Ex-prefeito de Pedro Laurentino, Hernande José de Sá Rodrigues está na mira do MPPI-Foto; Divulgação

Ao tomar conhecimento das informações, o promotor de Justiça Jorge Pessoa, autor da ação, instaurou um inquérito civil público. Durante a condução do procedimento, o representante do Ministério Público constatou que o ex-gestor realizou diversas contratações de trabalhadores temporários, sem concurso público, sem justificativa e sem demonstrar a necessidade de urgência da admissão desses profissionais, para atuarem na pasta da assistência social do município; conduta que caracteriza ato de improbidade administrativa. Dentre as contratações efetuadas, o promotor de Justiça cita o exemplo de três assistentes sociais e uma psicóloga admitidas e que foram pagas por meio de notas de empenho.

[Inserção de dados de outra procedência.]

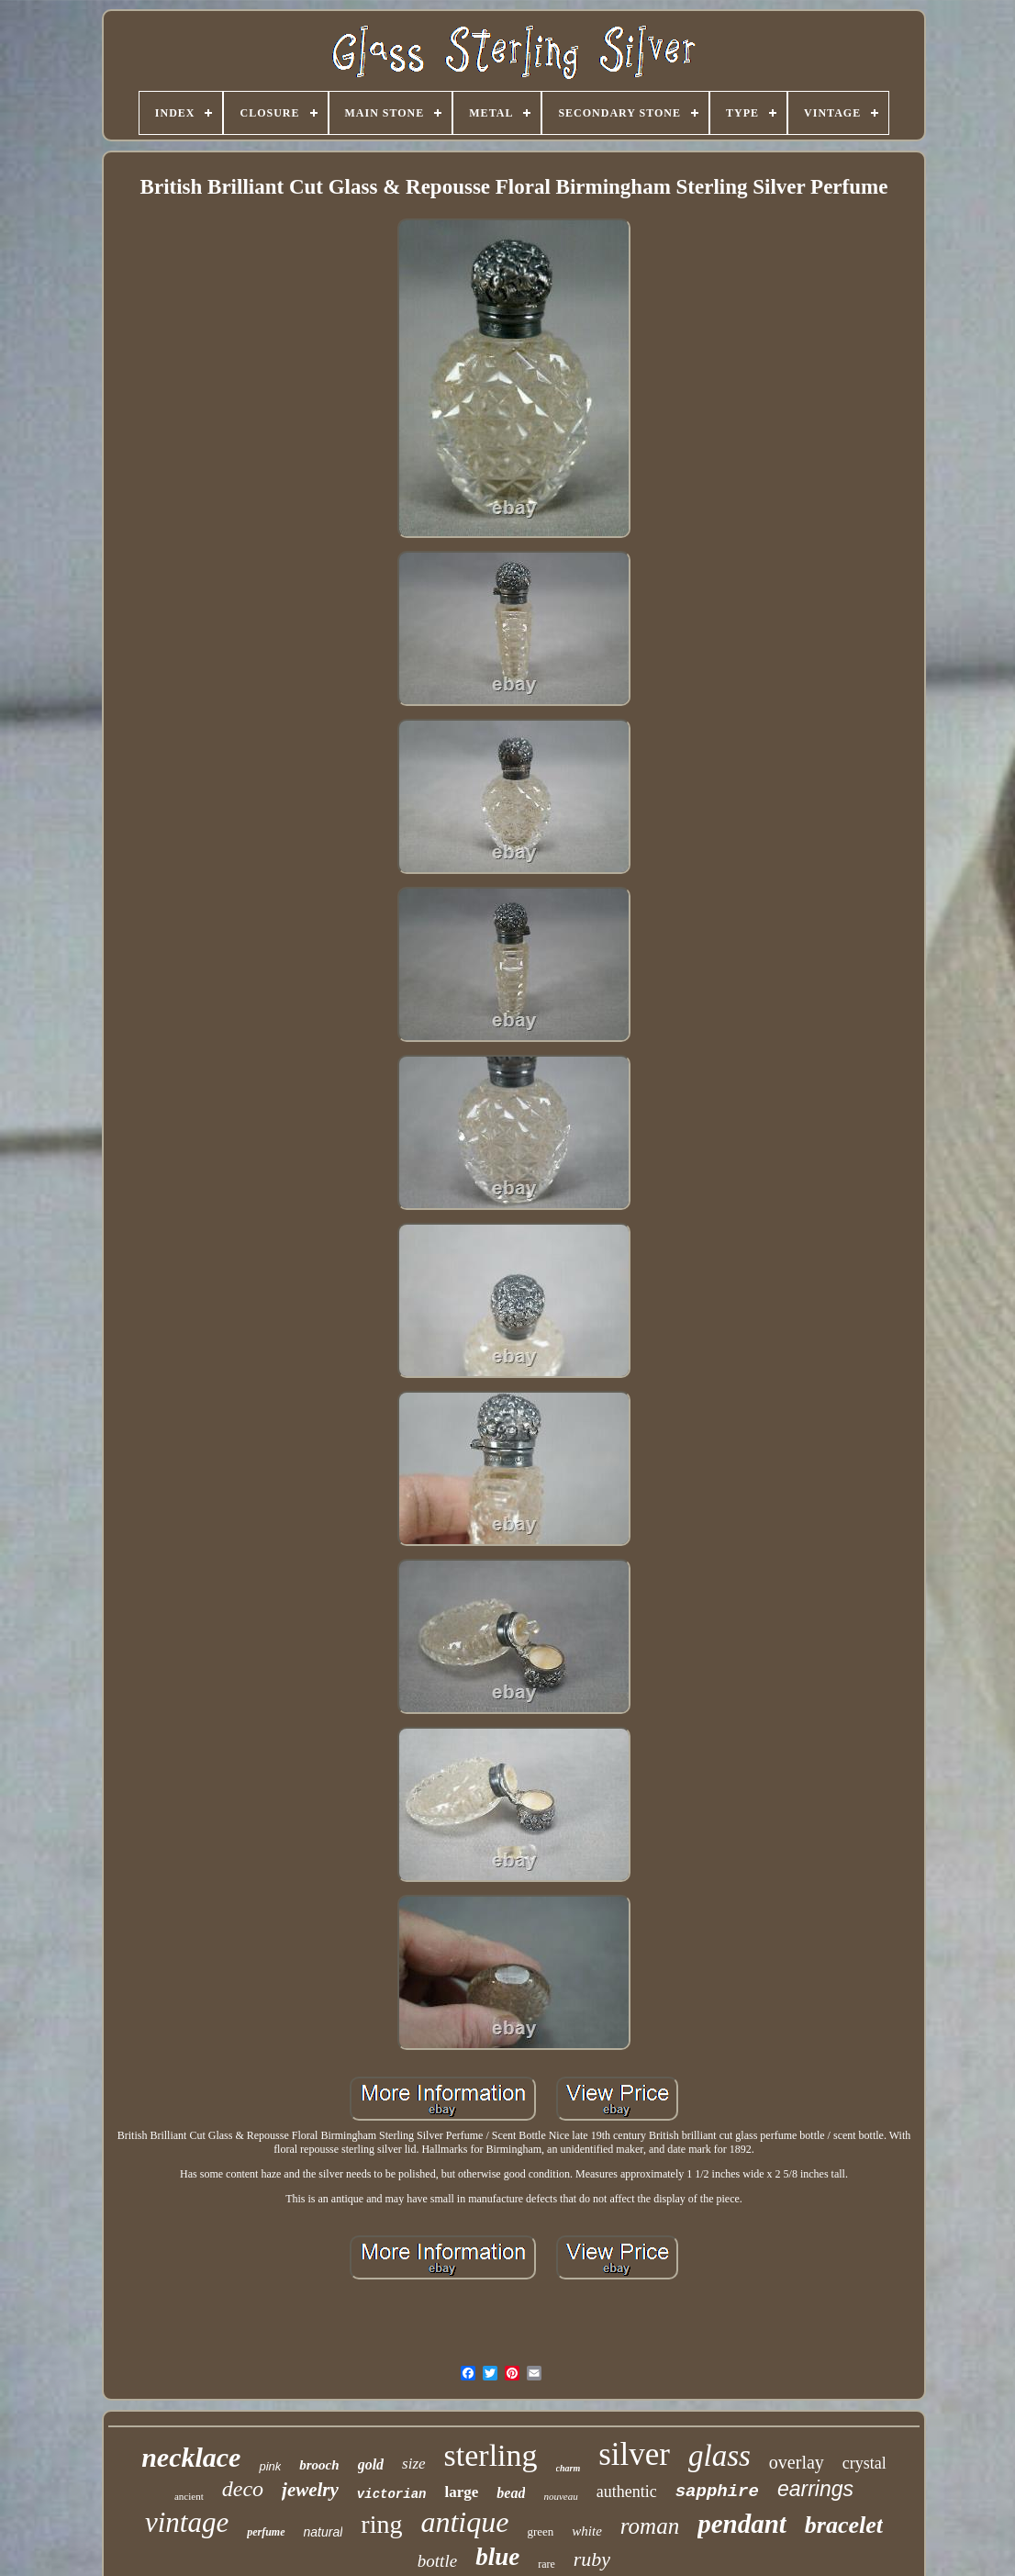  Describe the element at coordinates (815, 2489) in the screenshot. I see `earrings` at that location. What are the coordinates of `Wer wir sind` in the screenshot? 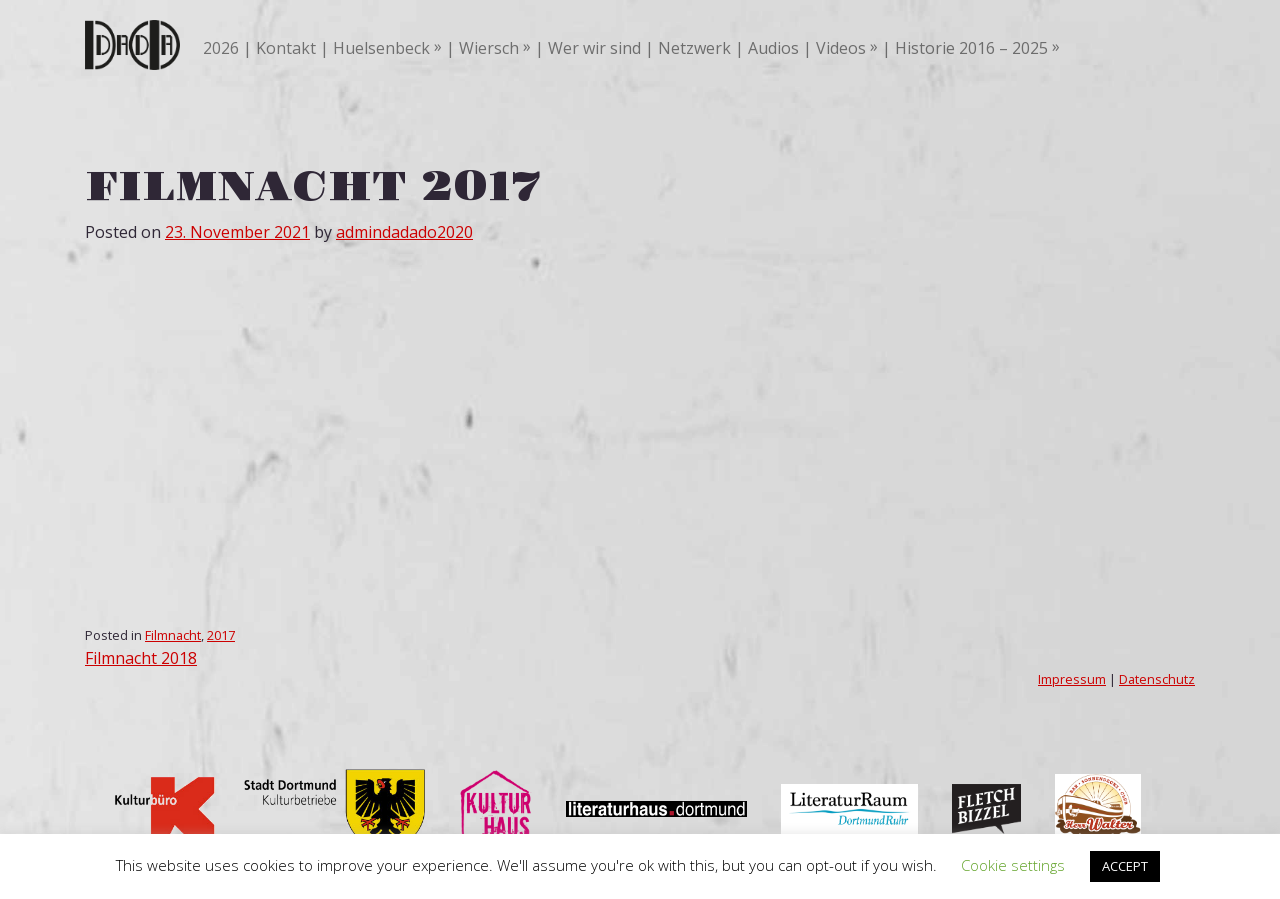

O ex-gestor do Fundo de Assistência Social de Pedro Laurentino, em defesa realizada junto ao TCE-PI, declarou que a contratação das profissionais teve relevância social no atendimento de pessoas carentes do município. No entanto, não foram promovidas em conformidade com as leis.

O município de Pedro Laurentino desembolsou naquele ano mais de R$ 160 mil reais para pagar pessoas físicas contratadas para prestar serviços ao Fundo Municipal de Assistência Social.

Por conta dessas irregularidades nas contratações, o Ministério Público ingressou com ação civil pública por ato de improbidade administrativa pedindo a condenação do ex-prefeito e ex-gestor do FMAS de Pedro Laurentino às sanções do artigo 12, inciso III, da Lei Federal nº 8.429/92, a Lei de Improbidade Administrativa.

Entre as punições previstas na lei estão o ressarcimento integral do dano, se houver; a perda da função pública; a suspensão dos direitos políticos; o pagamento de multa e outras.